A reference to the secluded waters of Snaresbrook at the tip of Epping Forest, taken at a gentle, rueful pace The Ballad of Hollow Ponds is more especially a song about getting older and how life portrayed on the film posters and in songs is rarely akin to the real thing, exchanging the fiery passion of youth for rowing and watching the ripples.
Still within Epping Forest, riding a mandola wave and electric guitar break, My Debden Prince is a simple rootsy love song, to be followed in a slow sway-along with the harmonica-blowing, simple drum thump, mandolin shimmering Last Year’s Joke, a near six-minute wry (not necessarily autobiographical) self-portrait musing on a past dysfunctional relationship into which she plunged headlong (“moderation’s not something I can do”) only to be left beached (“I know nothing of men or middle-aged sex”) and wallowing in the rage and self-pity of a 14-year-old.

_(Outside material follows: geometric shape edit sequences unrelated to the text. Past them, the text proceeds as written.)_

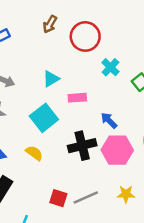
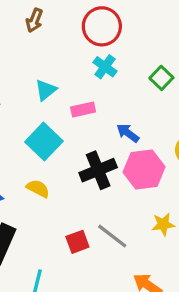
red circle: (85, 36) -> (102, 26), moved
cyan cross: (110, 67) -> (105, 67), moved
gray line: (86, 197) -> (112, 236), turned 70
red square: (58, 198) -> (77, 242), turned -30

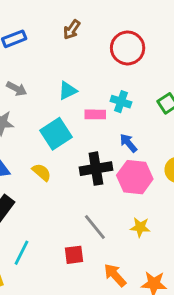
cyan cross: (105, 67) -> (121, 102), moved, turned -30
red square: (77, 242) -> (74, 255), moved

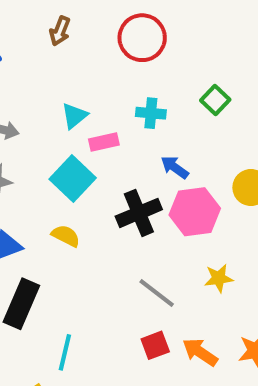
pink rectangle: (95, 114) -> (104, 142), moved
red square: (74, 255) -> (155, 345), moved

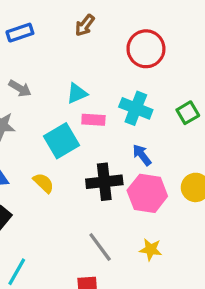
cyan cross: (151, 113) -> (136, 108), size x1.4

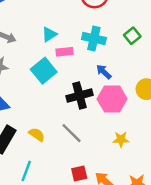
yellow semicircle: (44, 183) -> (37, 134), moved
gray line: (100, 247) -> (71, 133), moved

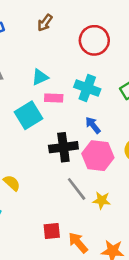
gray line: (71, 133) -> (77, 189), moved

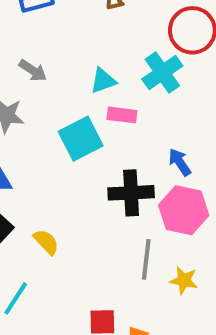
cyan cross: (87, 88) -> (162, 73), moved, turned 30
gray line: (77, 189) -> (146, 259), turned 40

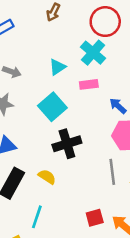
pink rectangle: (122, 115) -> (89, 84), moved
black cross: (131, 193) -> (67, 144), moved

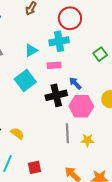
cyan cross: (93, 53) -> (59, 41), turned 36
black cross: (67, 144) -> (56, 95), moved
red square: (95, 218) -> (35, 167), moved

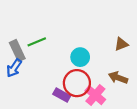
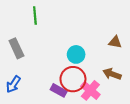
green line: (37, 42) -> (35, 15), moved, turned -72
brown triangle: (121, 44) -> (115, 42), turned 32
blue arrow: (14, 68) -> (13, 84), moved

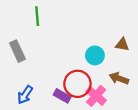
cyan circle: (76, 54) -> (95, 55), moved
blue arrow: (13, 84) -> (25, 95), moved

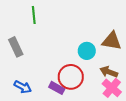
brown triangle: (122, 45) -> (112, 41), size x1.5
blue arrow: (25, 95) -> (23, 87), turned -96
pink cross: (96, 96) -> (112, 88), moved

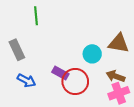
blue arrow: (23, 87) -> (26, 80), moved
purple rectangle: (57, 88) -> (60, 73), moved
pink cross: (112, 88) -> (119, 93), turned 30

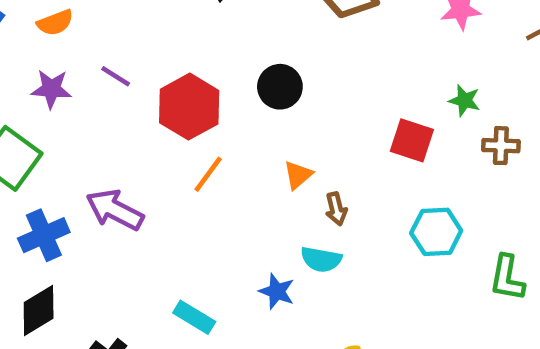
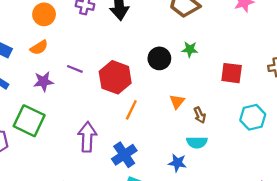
green star: (464, 100) -> (190, 49), moved
purple arrow: (115, 210) -> (87, 137), turned 76
blue cross: (44, 235) -> (124, 155), moved

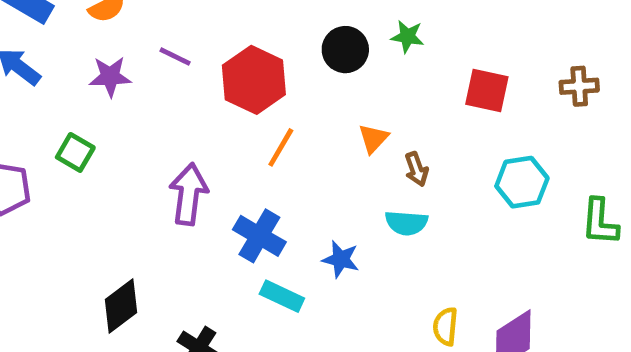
green square: (29, 121) -> (75, 152), size x0.6
blue cross: (124, 155) -> (259, 236), turned -30
blue star: (177, 163) -> (341, 259), moved

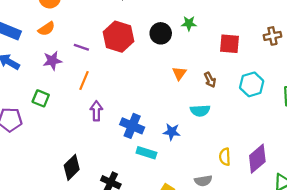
red hexagon: (254, 80) -> (119, 37), moved
orange line: (281, 147) -> (84, 81), moved
brown arrow: (416, 169) -> (210, 80), moved
purple arrow: (189, 194) -> (96, 111), size x0.7

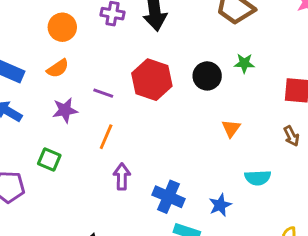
brown arrow: (210, 80) -> (291, 136), moved
blue star: (172, 132) -> (220, 205), turned -30

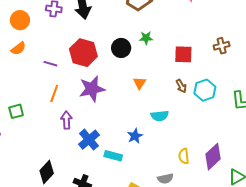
purple star: (65, 110) -> (92, 89), moved, size x1.5
green square: (49, 159) -> (16, 111), turned -35
blue cross: (168, 197) -> (89, 140), moved, turned 30

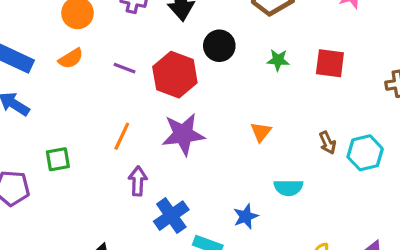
black circle: (121, 48) -> (219, 46), moved
red square: (183, 54) -> (330, 63), moved
purple line: (50, 64) -> (125, 68), moved

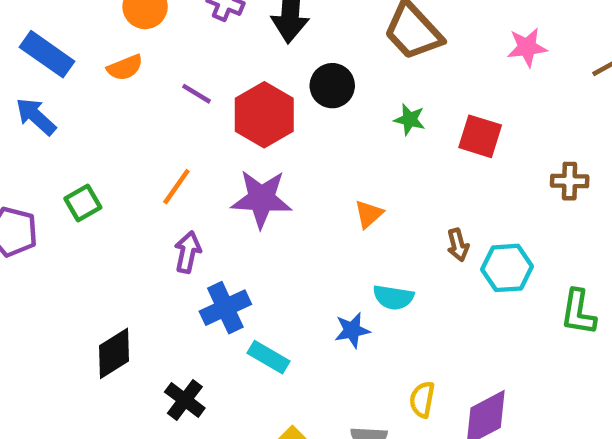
green square: (58, 159) -> (83, 203), turned -30
blue star: (246, 216) -> (352, 330), moved

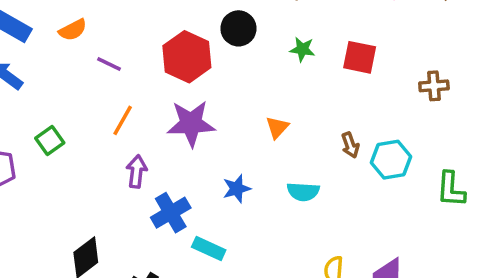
purple line: (197, 94) -> (109, 64), moved
blue star: (352, 330) -> (237, 189), moved

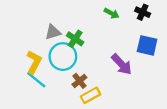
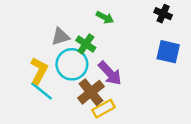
green arrow: (112, 13) -> (105, 17), moved
purple arrow: (122, 64) -> (110, 73), moved
brown cross: (79, 81) -> (91, 92), size x1.5

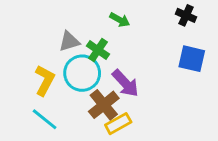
cyan line: (42, 91) -> (45, 119), moved

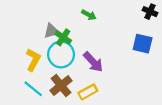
black cross: (186, 15) -> (150, 12), moved
green cross: (98, 50) -> (63, 37), moved
brown cross: (104, 105) -> (61, 86), moved

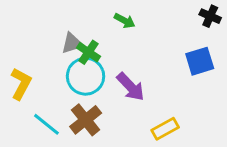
blue square: (143, 44) -> (200, 61), turned -30
yellow L-shape: (33, 60) -> (21, 84), moved
yellow rectangle: (88, 92) -> (165, 129), moved

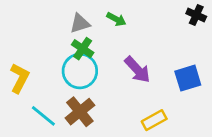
gray triangle: (72, 43) -> (80, 23), moved
blue square: (200, 61) -> (188, 78), moved
purple arrow: (131, 87) -> (137, 70), moved

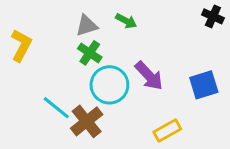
cyan circle: (80, 71) -> (109, 85), moved
yellow L-shape: (20, 78) -> (21, 45), moved
cyan line: (43, 116) -> (56, 108), moved

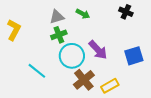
black cross: (213, 16) -> (126, 12), moved
green cross: (90, 53) -> (59, 35), turned 35
brown cross: (87, 121) -> (84, 80), moved

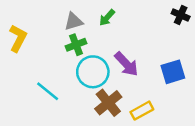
black cross: (126, 12) -> (181, 15), moved
green arrow: (83, 14) -> (107, 18), turned 104

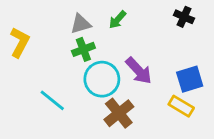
black cross: (181, 15) -> (184, 17), moved
yellow rectangle: (142, 111) -> (181, 106), moved, turned 60

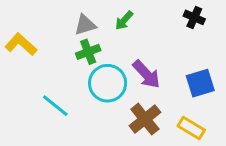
yellow L-shape: (20, 42) -> (21, 44), turned -76
yellow rectangle: (181, 106) -> (191, 128), moved
brown cross: (119, 113) -> (145, 119), moved

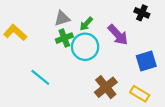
green arrow: (124, 20) -> (86, 24), moved
purple arrow: (146, 74) -> (118, 35), moved
cyan circle: (108, 83) -> (85, 47), moved

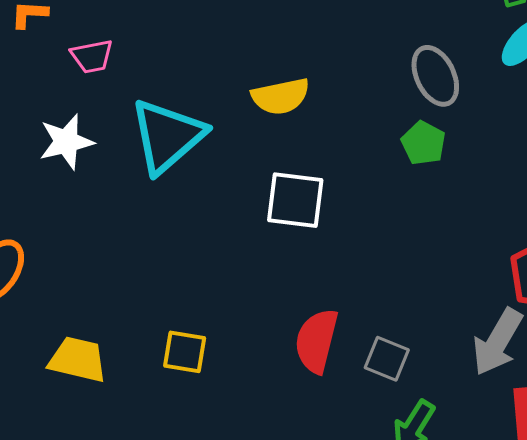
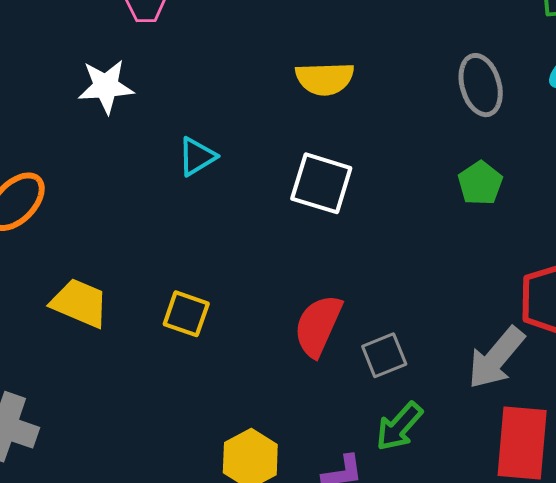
cyan triangle: (167, 136) -> (197, 157), moved, size x0.5
green pentagon: (423, 143) -> (480, 183), moved
gray square: (387, 359) -> (384, 355), turned 36

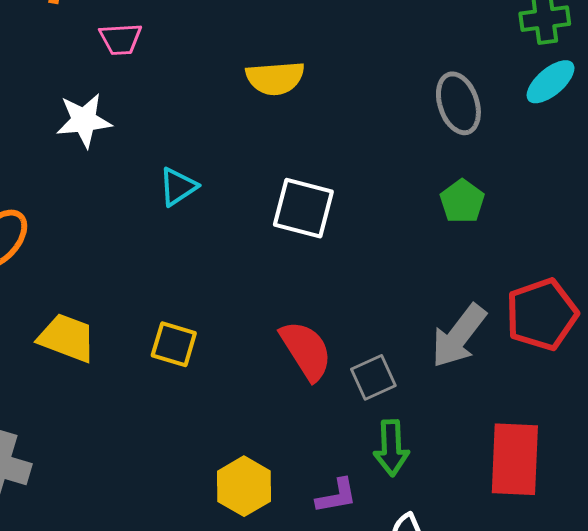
yellow semicircle: (325, 79) -> (275, 78), moved
red semicircle: (318, 326) -> (306, 350), turned 126
gray arrow: (496, 358) -> (459, 336), moved
green arrow: (399, 427) -> (391, 448), turned -42

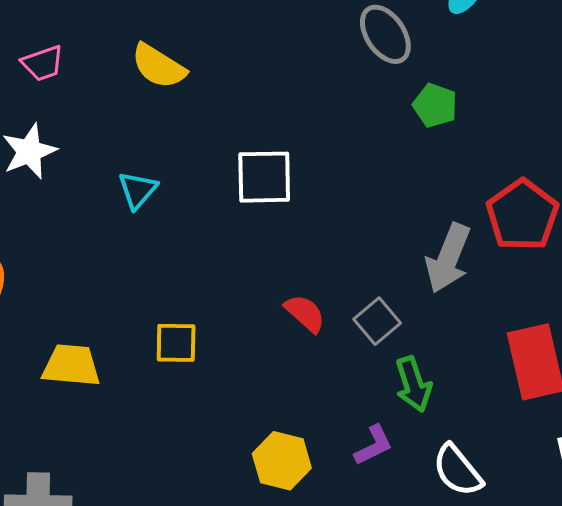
yellow semicircle: (275, 78) -> (159, 66), moved, turned 52
green pentagon: (462, 201) -> (435, 105), moved
red semicircle: (306, 350) -> (305, 313), size x0.7

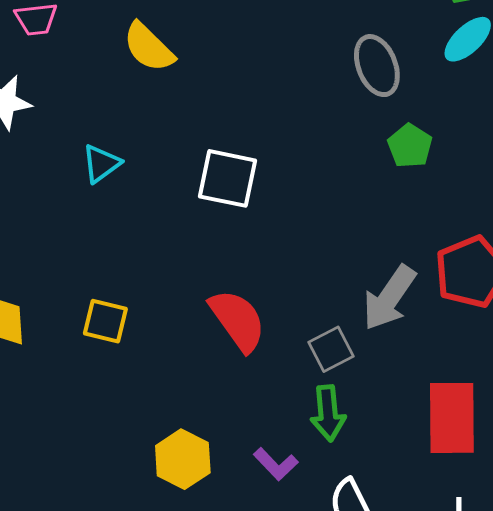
red semicircle: (305, 313) -> (238, 320), size x1.5
gray square: (377, 321) -> (331, 349), moved
purple L-shape: (373, 445) -> (276, 464), turned 60

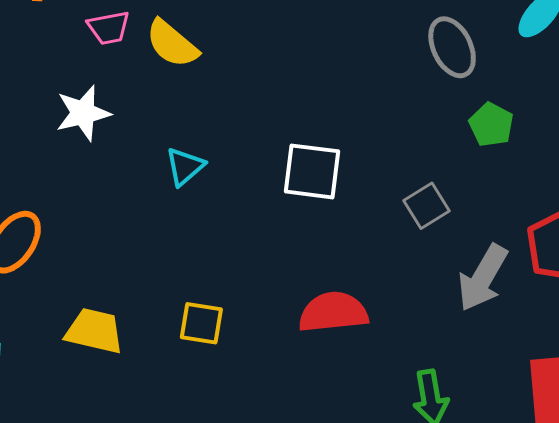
yellow semicircle: (149, 47) -> (172, 44), moved
red semicircle: (238, 320) -> (333, 312), turned -56
gray square: (331, 349) -> (427, 206), moved

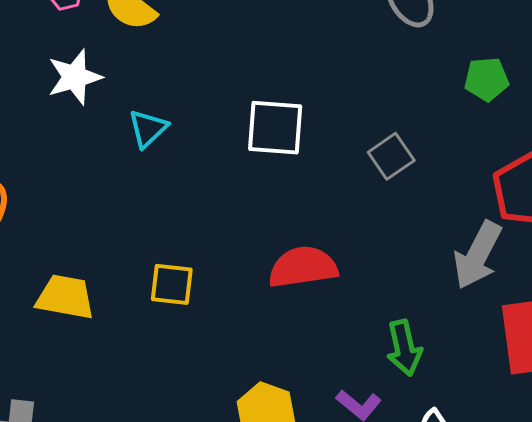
white star: (83, 113) -> (75, 77), moved
green pentagon: (491, 125) -> (486, 79), moved, turned -30
gray arrow: (483, 278) -> (478, 255), moved

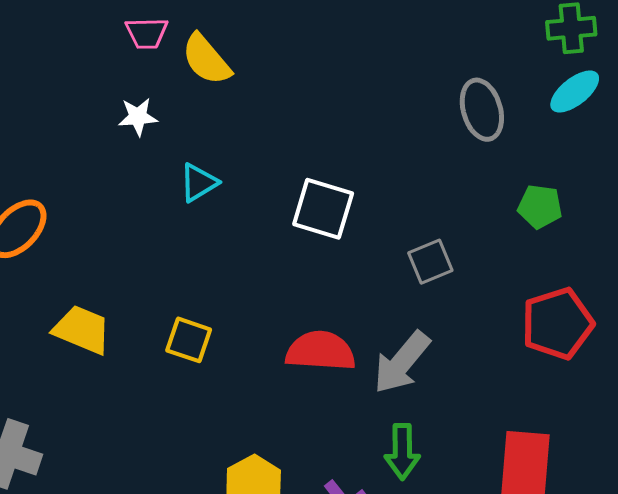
white star: (75, 77) -> (138, 117), size x0.7
gray arrow: (478, 255) -> (402, 362), moved

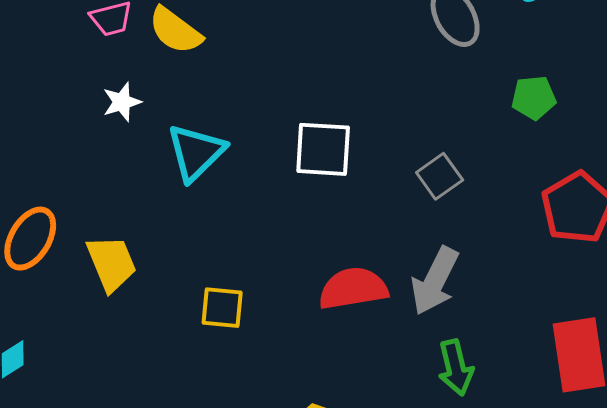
cyan triangle: (199, 183) -> (196, 152), size x1.5
yellow trapezoid: (82, 330) -> (111, 263), moved, turned 58

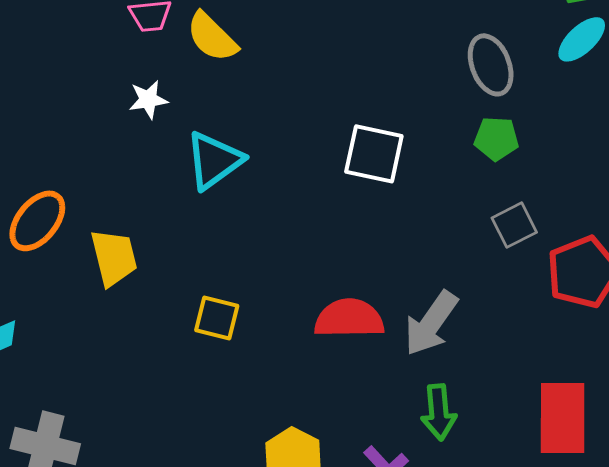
green pentagon: (534, 98) -> (496, 139), moved
white square: (323, 149) -> (374, 154), moved
gray square: (440, 176) -> (514, 225), moved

It’s back to an uptempo, lurching driving strum, Irish folk flurries and alcohol as a crutch for lack of self-worth with the shoulder of support on offer in Molly What’s Your Poison? before the lyrical GPS again locates to Essex with River Blackwater, a sub-tributary of the Thames that rises near Saffron Walden, a flow along, squeezebox coloured romantic getaway from the urban daily grind, laughing like a loon even as she ponders storm clouds gathering in her mind
It ends, first, with the fiddle and mandolin-led folk-punk bounce and harmonica solo of Stay, a song about a can’t live with you, can’t live without you relationship that might well be the characters from Fairytale of New York somewhere further down the line, and, finally, striking a similar thematic note (and with vague musical echoes of the aforementioned), the sway-along, shanty-ish Blackberry Picking, a fruit-based fable about a relationship in which the narrator’s companion is never satisfied and always wants more and better. Both she and Black have gathered a solid following for their albums and live shows in and around their stomping ground, this terrific album once again reinforcing that their music, together or solo, is deserving of a far wider and far bigger audience.